Collected data:
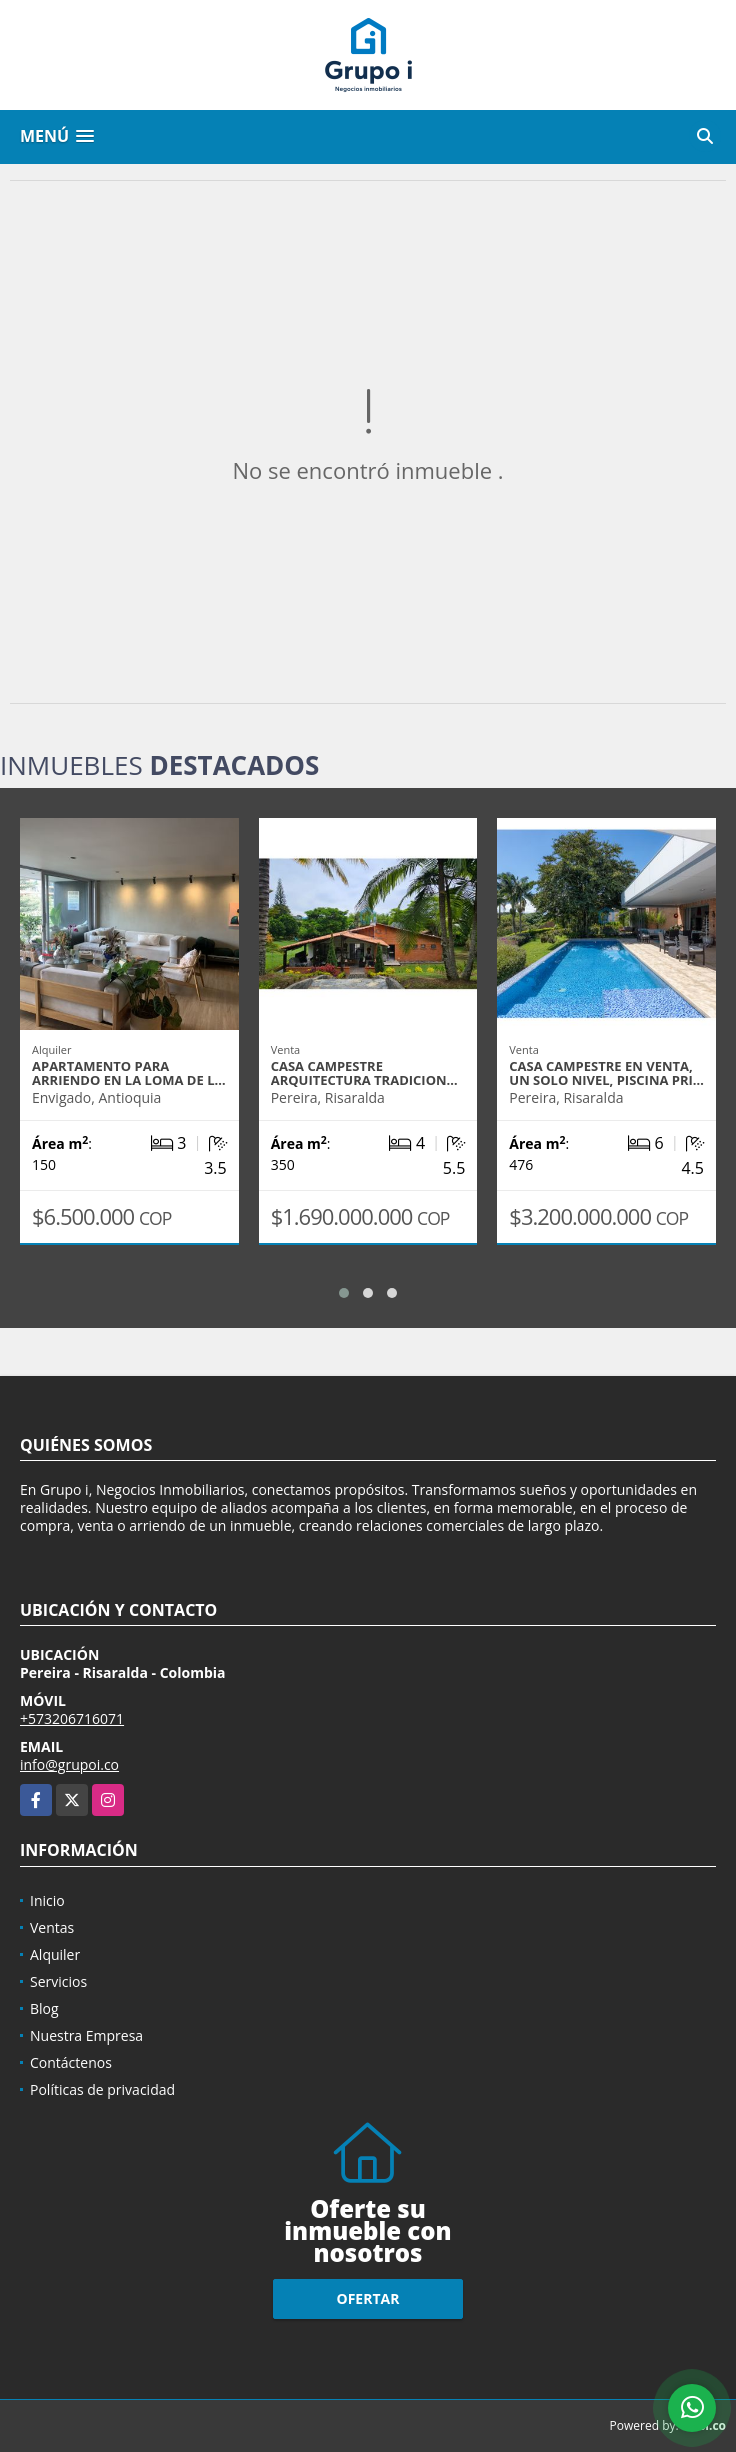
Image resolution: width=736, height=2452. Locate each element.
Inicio (47, 1900)
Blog (44, 2008)
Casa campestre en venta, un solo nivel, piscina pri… (606, 1073)
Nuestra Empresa (86, 2035)
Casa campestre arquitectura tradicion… (364, 1073)
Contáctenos (71, 2062)
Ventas (52, 1927)
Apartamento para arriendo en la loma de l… (129, 1073)
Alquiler (55, 1954)
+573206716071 (72, 1718)
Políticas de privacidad (102, 2089)
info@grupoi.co (69, 1764)
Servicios (58, 1981)
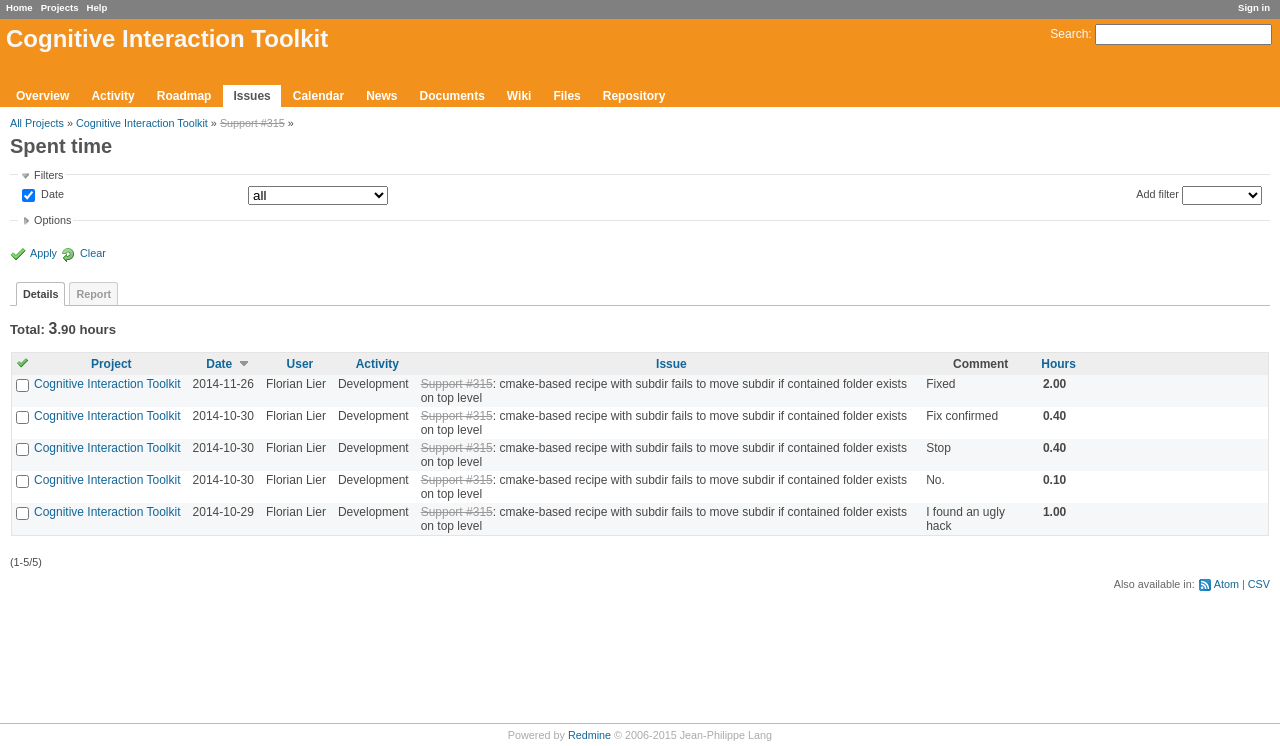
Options (52, 220)
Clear (93, 253)
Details (40, 294)
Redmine (589, 735)
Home (19, 7)
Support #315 (252, 123)
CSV (1259, 584)
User (300, 364)
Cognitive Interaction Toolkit (142, 123)
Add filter (1157, 194)
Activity (112, 96)
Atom (1226, 584)
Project (111, 364)
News (381, 96)
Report (93, 294)
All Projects (37, 123)
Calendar (318, 96)
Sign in (1254, 7)
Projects (60, 7)
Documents (452, 96)
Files (566, 96)
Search (1069, 34)
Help (97, 7)
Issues (251, 96)
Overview (42, 96)
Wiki (519, 96)
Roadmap (184, 96)
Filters (48, 175)
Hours (1058, 364)
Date (51, 195)
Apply (43, 253)
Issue (671, 364)
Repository (634, 96)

What to produce: The answer should consist of all lines from the records above that hold the word "Casa".

The completed task:
Casa campestre en venta, un solo nivel, piscina pri… (606, 1073)
Casa campestre arquitectura tradicion… (364, 1073)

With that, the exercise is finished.